For tech marketers, in particular, the world is flat (thanks Tom Friedman) and the playing field tougher. In the overheated world of Internet communications, getting through the message pollution, to most buyers of business-to-consumer or business-to-business products and services is daunting.
So I would like to offer a new marketing mix: the 5 Ys.
- Yup: The customer instantly acknowledges the solution addresses their problem
- Yes: I like the answer. It will do the trick.
- Yikes: I have to deal with the situation now.
- You: You can help me. I believe in you.
- Yao!: It is big: senior management wants to invest.
Yup is like the line in Jerry McGuire, “you had me at hello.” For Apple, it was the iPod. Sometimes, getting to yup takes time. The faster you do it, the faster you win.
Yes turns awareness into consideration, known these days fondly as “now that is why I am talking about!” For conferencing it was Webex.
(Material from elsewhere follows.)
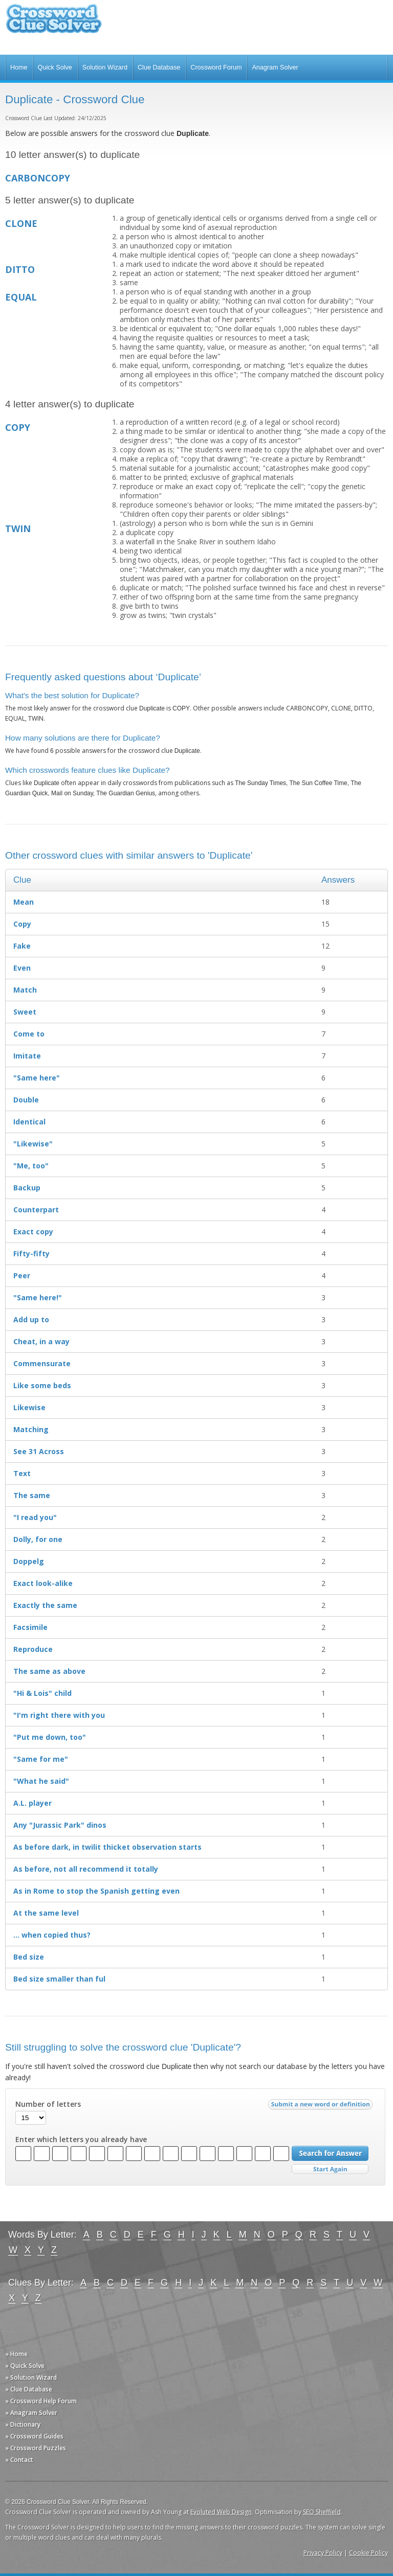 The height and width of the screenshot is (2576, 393). What do you see at coordinates (31, 2412) in the screenshot?
I see `» Anagram Solver` at bounding box center [31, 2412].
Millions of people see it as the way to instantly meet and interact with tens of millions of others. It took a while to get started. Now it’s indispensable.
Yikes is about speed – speed to inquire, speed to purchase. The Prius was an interesting and odd-looking car, until gas hit $4 gallon. Necessity is the mother of a closed deal
You is akin to Robert DeNiro’s line in Analyze This: “You, you are very good.” You is recognition from the buyer that the seller is the THE company from which to buy. Customers can smell the right company. They know it immediately (and if your company does not have it, you cannot fake it). It’s who they want to be associated with.
Yao: this is very big. For several years, Yao Ming was the biggest basketball story in the world (I have a picture standing next to the man at the 2008 All Star game: he is a mountain). The difference between a bug fix and changing the world is the Yao factor.
While you can always attend an executive education session at Stanford or Kellogg Schools of Business, you can also calibrate your marketing program against 5 short words that begin with Y. Marketers: ignore them at your peril.